** DATA RECORDS follows **

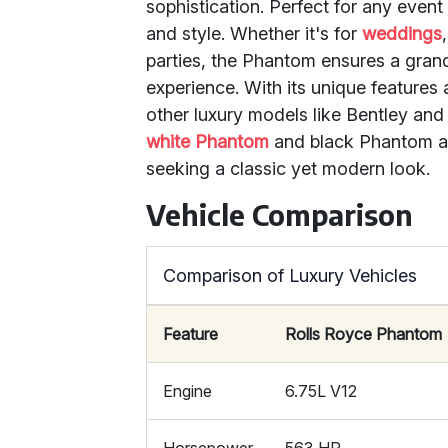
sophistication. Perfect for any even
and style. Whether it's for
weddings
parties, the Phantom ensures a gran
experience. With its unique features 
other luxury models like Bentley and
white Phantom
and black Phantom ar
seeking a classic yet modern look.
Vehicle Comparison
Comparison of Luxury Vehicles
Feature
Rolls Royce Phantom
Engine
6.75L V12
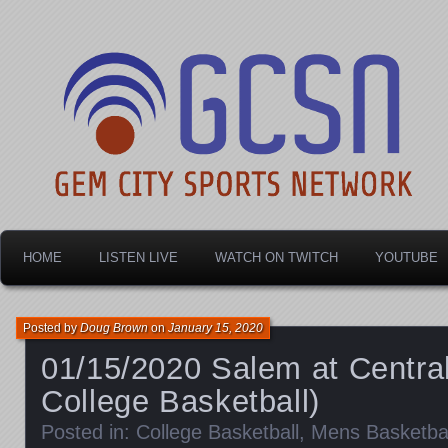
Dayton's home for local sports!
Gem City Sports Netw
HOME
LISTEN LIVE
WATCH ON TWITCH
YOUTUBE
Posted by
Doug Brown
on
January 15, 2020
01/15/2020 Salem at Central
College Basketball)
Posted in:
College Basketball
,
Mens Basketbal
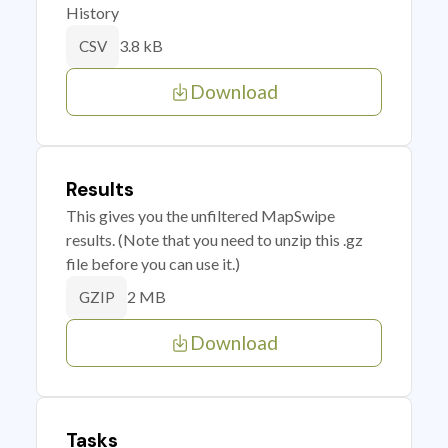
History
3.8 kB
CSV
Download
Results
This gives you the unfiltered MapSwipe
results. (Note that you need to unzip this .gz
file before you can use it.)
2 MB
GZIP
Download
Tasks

** End of DATA RECORDS **
** DATA RECORDS follows **

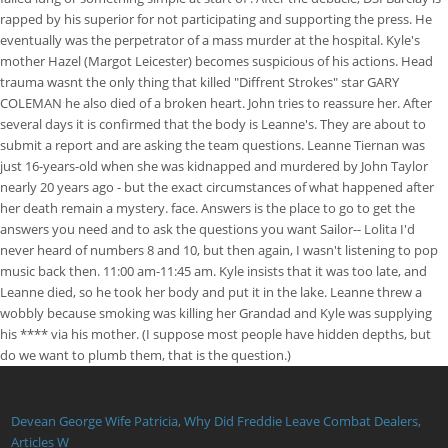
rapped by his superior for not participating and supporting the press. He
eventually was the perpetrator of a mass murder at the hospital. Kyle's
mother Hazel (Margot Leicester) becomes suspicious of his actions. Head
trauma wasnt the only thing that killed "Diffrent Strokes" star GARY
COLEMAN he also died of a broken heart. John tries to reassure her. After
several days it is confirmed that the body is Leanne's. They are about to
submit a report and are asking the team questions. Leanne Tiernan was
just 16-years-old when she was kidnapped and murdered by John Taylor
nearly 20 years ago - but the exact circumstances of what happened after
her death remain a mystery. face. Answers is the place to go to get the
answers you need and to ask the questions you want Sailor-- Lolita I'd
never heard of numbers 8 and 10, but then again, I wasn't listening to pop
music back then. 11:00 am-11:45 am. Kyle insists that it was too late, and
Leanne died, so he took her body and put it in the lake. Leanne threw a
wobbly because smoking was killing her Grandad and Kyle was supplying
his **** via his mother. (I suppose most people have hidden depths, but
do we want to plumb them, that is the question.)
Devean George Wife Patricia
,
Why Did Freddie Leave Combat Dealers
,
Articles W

** End of DATA RECORDS **
** DATA RECORDS follows **

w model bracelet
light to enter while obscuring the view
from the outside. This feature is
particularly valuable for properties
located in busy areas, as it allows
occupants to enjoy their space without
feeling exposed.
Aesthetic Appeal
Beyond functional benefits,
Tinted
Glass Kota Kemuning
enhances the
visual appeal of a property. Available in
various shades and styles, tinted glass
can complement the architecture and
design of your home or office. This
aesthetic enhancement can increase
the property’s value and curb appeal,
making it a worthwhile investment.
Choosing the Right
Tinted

** End of DATA RECORDS **

BRIEF –
Looking over the records, find each line with the word "College" and copy it.

RESULT FOR THIS TASK –
College Basketball)
College Basketball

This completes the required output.